Like the Al Suwaidi Paper Factory, which for years has been the only option for paper recycling. A resourceful business based in the Industrial Area, Al Suwaidi collects paper waste from some of Doha’s most high-profile workplaces – places such as the British Embassy, Qatar University and the Qatar Financial Centre (QFC) – and recycles it themselves for use in heavy packing paper and boxes. It is not an official programme and it is only a small portion of what could be achieved, but at least they are doing something proactive and visible.
Credit too goes to the QFC, which built its own on-site recycling collection unit. These types of investments are good for business here. You could look at it as simply window-dressing, or being seen to be doing the right thing – but given the low-penetration of such programmes in Qatar right now, it literally does make a difference.
Also, it starts putting the right culture in place for the next generation of locals and expats who will enter the work place.
But there is personal responsibility too, and this is where the government would do well to explore a proper home recycling programme.

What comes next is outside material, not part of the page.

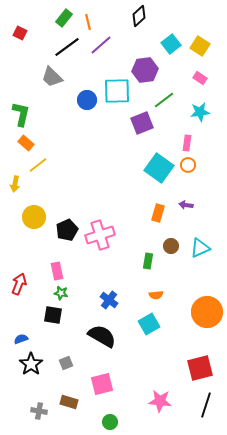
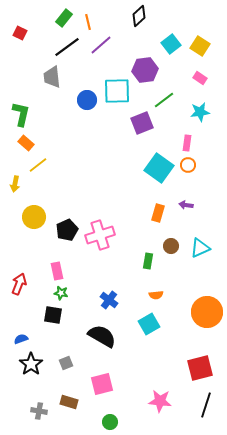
gray trapezoid at (52, 77): rotated 40 degrees clockwise
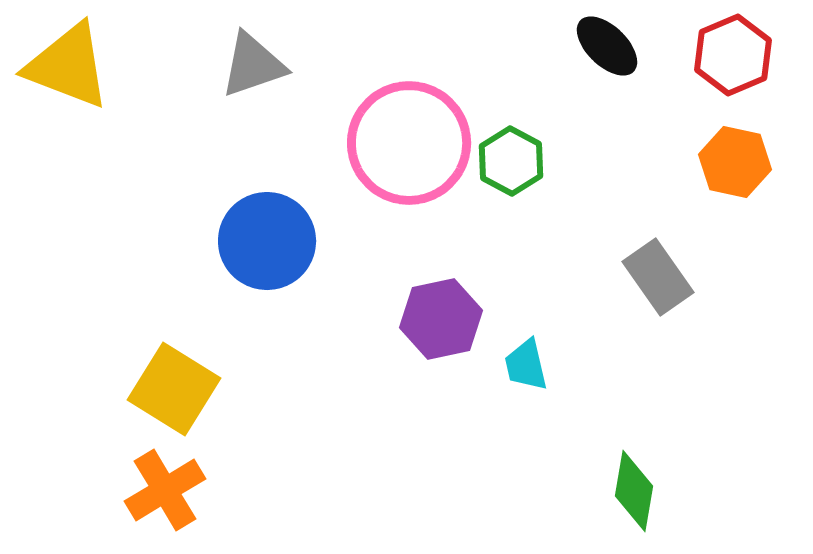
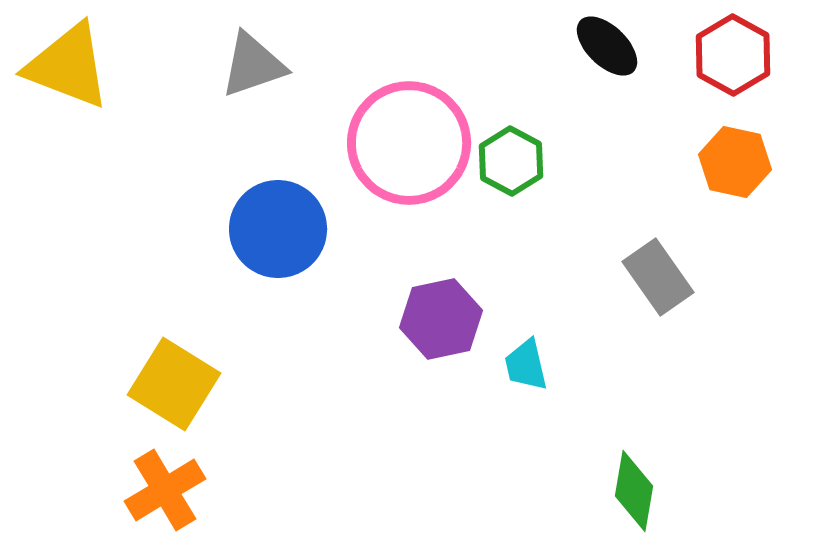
red hexagon: rotated 8 degrees counterclockwise
blue circle: moved 11 px right, 12 px up
yellow square: moved 5 px up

It is commonplace now in major cities for homes to be provided with separate bins for separate waste products, and Qatar needs that, too.
According to the United Nations Environment Programme, Qatar’s annual waste generation rate is 430 kilograms per person; one of the highest per-capita rates in the world. And that should not come as a surprise – just think about how many plastic bottles of drinking water you go through in a week at home.
The vision is clearly in place for Qatar to start reusing more of what it consumes, but the success of such a vision is almost entirely down to the people, and their desire to recycle. That will be the real challenge.

Kamahl Santamaria is a Doha-based news anchor with Al Jazeera English and host of the channel’s business and economics programme Counting the Cost.

This article first appeared in TheEDGE 4.5, May 2012.